Dataset items:
──────────

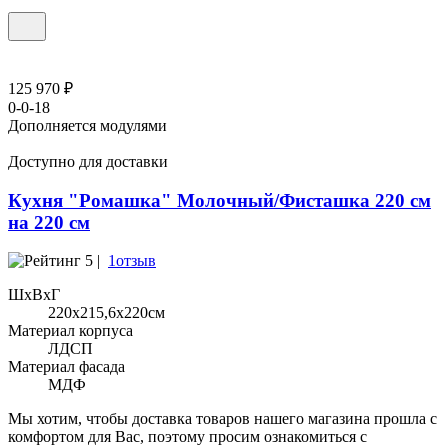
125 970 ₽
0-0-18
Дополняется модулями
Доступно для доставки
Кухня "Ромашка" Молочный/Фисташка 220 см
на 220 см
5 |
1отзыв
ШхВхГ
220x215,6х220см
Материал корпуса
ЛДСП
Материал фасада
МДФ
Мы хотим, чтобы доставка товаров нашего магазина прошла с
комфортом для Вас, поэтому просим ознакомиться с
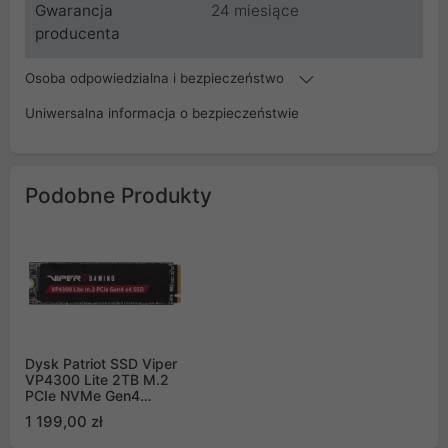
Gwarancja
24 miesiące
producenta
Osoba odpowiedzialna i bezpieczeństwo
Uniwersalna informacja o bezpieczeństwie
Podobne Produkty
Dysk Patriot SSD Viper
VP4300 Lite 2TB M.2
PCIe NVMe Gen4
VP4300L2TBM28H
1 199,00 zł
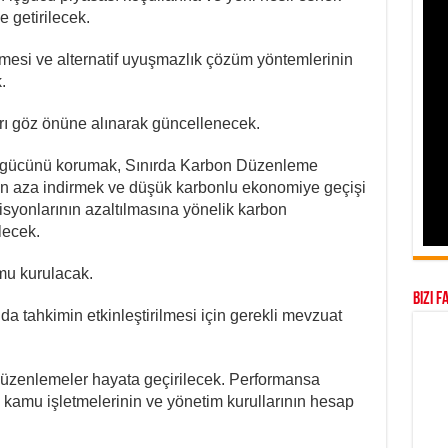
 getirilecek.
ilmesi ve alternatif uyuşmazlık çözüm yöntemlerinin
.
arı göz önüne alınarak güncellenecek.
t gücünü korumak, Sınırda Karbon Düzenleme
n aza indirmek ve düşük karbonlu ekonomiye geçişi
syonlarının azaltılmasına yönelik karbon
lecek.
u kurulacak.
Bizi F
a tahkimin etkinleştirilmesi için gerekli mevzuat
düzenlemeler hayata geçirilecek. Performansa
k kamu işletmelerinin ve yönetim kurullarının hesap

──────────

> WHAT IS REQUIRED
Begin at the line containing "getirilecek." and reproduce each line through the end of the records above.

> RESULT OF THIS EXERCISE
 getirilecek.
ilmesi ve alternatif uyuşmazlık çözüm yöntemlerinin
.
arı göz önüne alınarak güncellenecek.
t gücünü korumak, Sınırda Karbon Düzenleme
n aza indirmek ve düşük karbonlu ekonomiye geçişi
syonlarının azaltılmasına yönelik karbon
lecek.
u kurulacak.
Bizi F
a tahkimin etkinleştirilmesi için gerekli mevzuat
düzenlemeler hayata geçirilecek. Performansa
k kamu işletmelerinin ve yönetim kurullarının hesap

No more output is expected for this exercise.